In this work, we have demonstrated an efficient and generally applicable site-directed spin labeling strategy for large RNAs based on an expanded genetic alphabet containing the NaM-TPT3 unnatural base pair. Phosphoramidite and tri-phosphate variants of TPT3 and NaM have been synthesized, together with an alkyne-modified triphosphorylated ribonucleotide TPT3. These analogues allow site-specific incorporation of alkyne-modified TPT3 into the 419 nt RNase P RNA from Bacillus stearothermophilus by in vitro transcription, as well as posttranscriptional covalent attachment of an azide-modified nitroxide via click chemistry. Characterization by EPR spectroscopy as well as a number of biophysical and biochemical assays clearly demonstrates that the nitroxide labels are attached to the desired sites in a specific and efficient manner, and present minimal perturbation to the global folding and activity of RNase P. The measured inter-spin distance distribution is in good agreement with the crystal structure. Overall, the data validate the labeling strategy presented.

Furthermore, by the judicial design of DNA templates and RNA constructs, we demonstrate in this work non-denaturing labeling and purification of the RNase P RNA. This preserves the co-transcriptional folding of the target RNA, and is advantageous for RNA structure–function relationship studies. We note that the rTPT3^CO labeling scheme is compatible with denaturing methods, as either rTPT3/rTPT3^CO incorporated RNAs^41,65 or nitroxide-labeled RNAs^20,66 have been purified with denaturing gels.

During our manuscript preparation, a similar UBP-based spin labeling approach for RNAs was reported by Domnick and co-workers.⁴¹ In that report, Domnick and co-workers synthesize a nitroxide-modified triphosphate ribonucleotide TPT3^NO that is incorporated into RNAs during in vitro transcription. The direct use of TPT3^NO in in vitro transcription incurs potential risks of damaging the nitroxide, for example, exposure to reducing agents during in vitro transcription, and may account for the slightly lower labeling efficiency reported by Domnick and co-workers⁴¹ (see Table S5†). In addition, constrained by the requirement that the RNA polymerase must accept the nitroxide-modified unnatural base (i.e., TPT3^NO) as a substrate, a relatively long and flexible linker is utilized to connect the nitroxide to TPT3. In contrast, in work reported here, TPT3^CO, which contains a rather small alkyne moiety, is efficiently incorporated into long RNA transcripts by T7 RNA polymerase, and the nitroxide is coupled to the transcribed RNAs. This posttranscriptional labeling strategy avoids the possibility of nitroxide (or any spin label) destruction by reducing agents, and would allow a much greater option for linker chemistry. These features could be beneficial to EPR studies.

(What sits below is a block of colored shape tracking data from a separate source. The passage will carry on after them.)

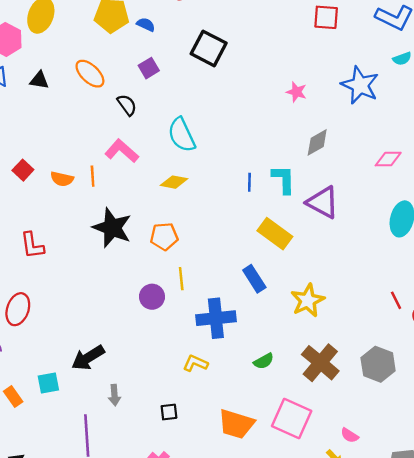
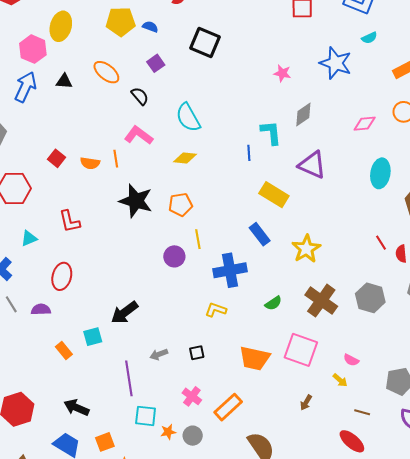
cyan L-shape: (284, 179) -> (271, 133), moved
gray arrow: (114, 395) -> (159, 354), moved, turned 78

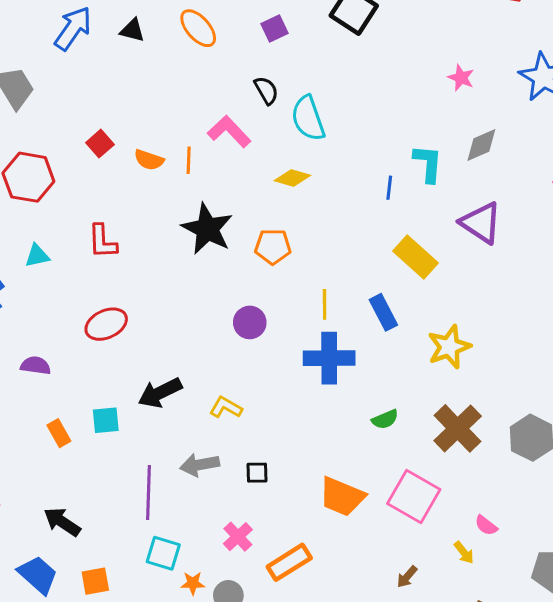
black semicircle: (140, 96) -> (266, 90), moved
yellow line: (198, 239) -> (325, 304), moved
red ellipse: (62, 276) -> (106, 324), moved, turned 40
yellow L-shape: (216, 310) -> (226, 407), moved
gray arrow: (159, 354) -> (200, 465), size x1.4

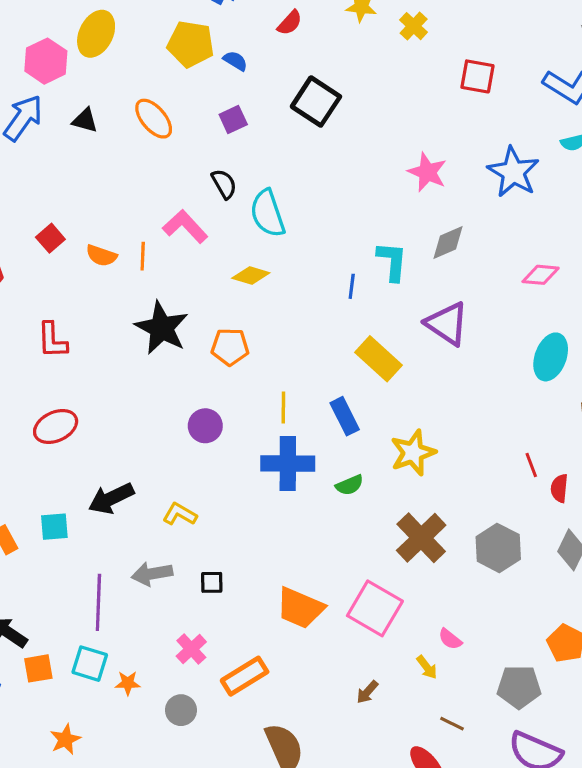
pink star: (461, 78) -> (427, 172), size x1.4
green semicircle: (385, 419) -> (350, 485), moved
cyan square: (163, 553) -> (90, 664), moved
orange square: (95, 581) -> (38, 668), moved
orange star: (193, 583) -> (128, 683), moved

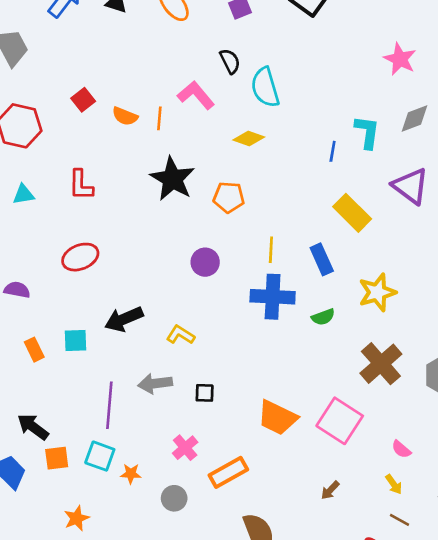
yellow arrow: (427, 667) -> (394, 484), moved

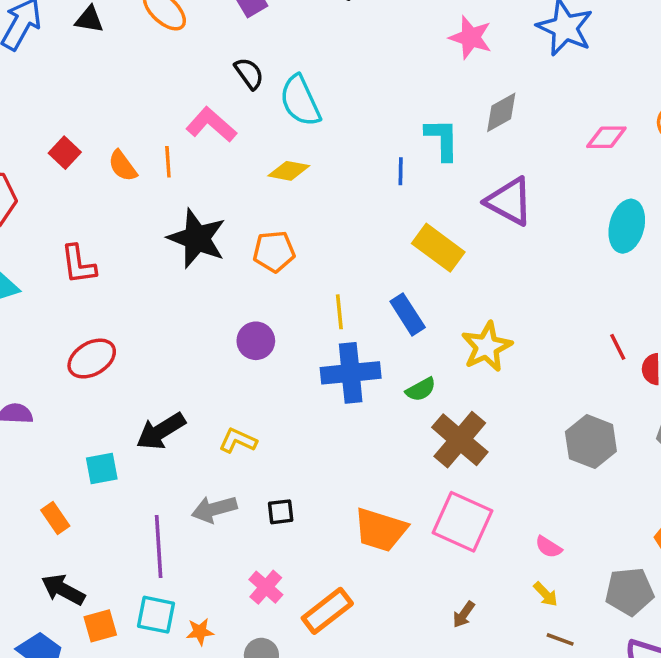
orange semicircle: (125, 116) -> (123, 166), turned 40
orange rectangle: (34, 350) -> (55, 518), moved
brown cross: (381, 364) -> (460, 440), moved

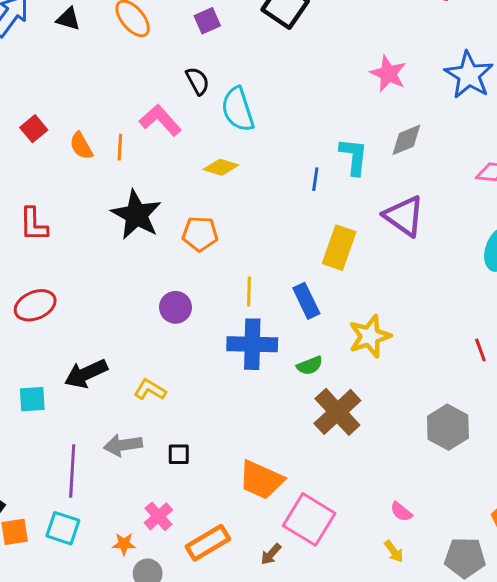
yellow rectangle: (438, 248) -> (339, 248), turned 66
pink square: (463, 522) -> (309, 519), moved
brown arrow: (464, 614) -> (271, 554), moved
orange star: (200, 632) -> (124, 544), moved

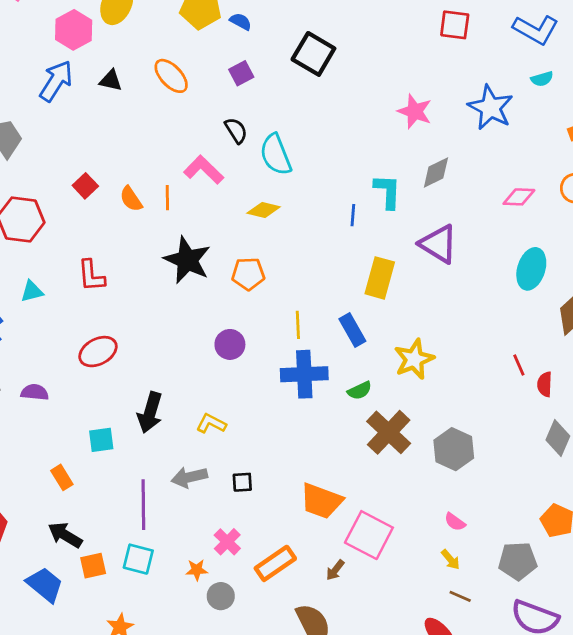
black arrow: (86, 374) -> (150, 413), turned -45
gray hexagon: (448, 427) -> (454, 449), moved

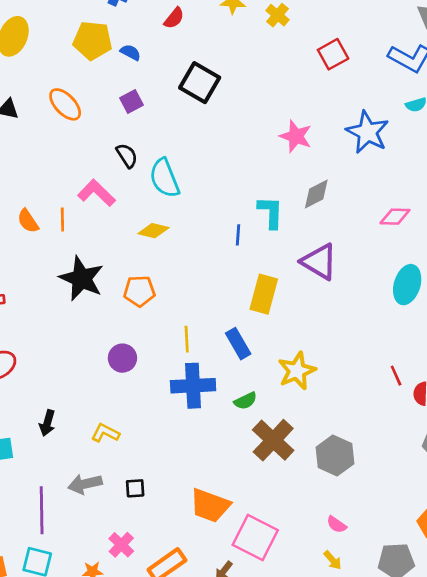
red square: (455, 25) -> (333, 54), turned -36
black arrow: (150, 413) -> (47, 423), size x0.7

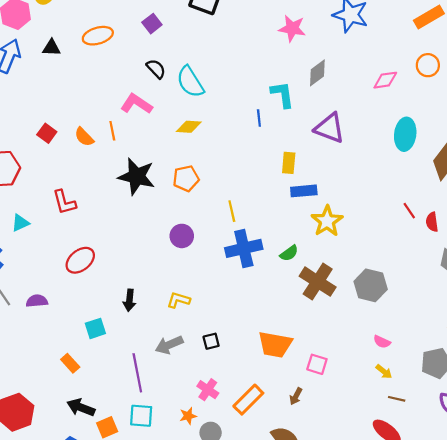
orange ellipse: (65, 104) -> (98, 36), turned -52
yellow rectangle: (264, 294) -> (289, 163), size x0.7
blue rectangle: (238, 344) -> (304, 191), moved, turned -55
pink square: (255, 538) -> (317, 364), size x0.6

In summary, work reported here clearly demonstrates the use of an unnatural base pair system to achieve specific and efficient posttranscriptional site-directed spin labeling of large RNAs, and the method can be applied under non-denaturing conditions. Studies are underway to further develop this labeling approach as well as to explore its applications in investigating biological functions of large RNAs, for example optimizing labeling site selections, computationally evaluating the inter-nitroxide distances, and detecting RNA conformational changes via CW- and pulsed-EPR. Combined with other biophysical techniques, such as SAXS and NMR, the method reported here will advance our understanding of the relationship of the structure, dynamics, and function of RNAs.

Experimental

Materials

The phosphoramidites of dNaM and dTPT3, triphosphorylated nucleotides of dNaM, dTPT3, rNaM, rTPT3, and azide modified nitroxide (5-azide-1,1,3,3-tetramethylisoindolin-2-yloxyl) (Az-TMIO) (Fig. 1) were custom synthesized according to the literature procedures by WuXi AppTec, China within 6–8 weeks.^28,34,40,43 2 × Golden mix of Taq DNA polymerase (supplied with buffer and natural dNTPs mix) was purchased from TSINGKE Biological Technology Co., Ltd. (Beijing, China). The T7 RNA polymerase was homemade. Plasmids encoding the RNase P RNA from Bacillus stearothermophilus and the pre-tRNA^Phe from yeast were generated by total-gene synthesis and confirmed by sequencing (Wuxi Qinglan Biotechnology Inc, Wuxi, China). All DNA oligonucleotide primers (containing natural and/or unnatural nucleotides) were synthesized by solid-phase chemical synthesis and purified by OPC purification by TSINGKE within one week. The DNA sequences of the synthetic plasmids and the native and unnatural primers can be found in Tables S1 and S2,† respectively. All polyacrylamide gels were stained with Gelsafe (YPR-Bio) and imaged with a Tanon 2500 Gel Imaging System. The gel images were quantified with ImageJ.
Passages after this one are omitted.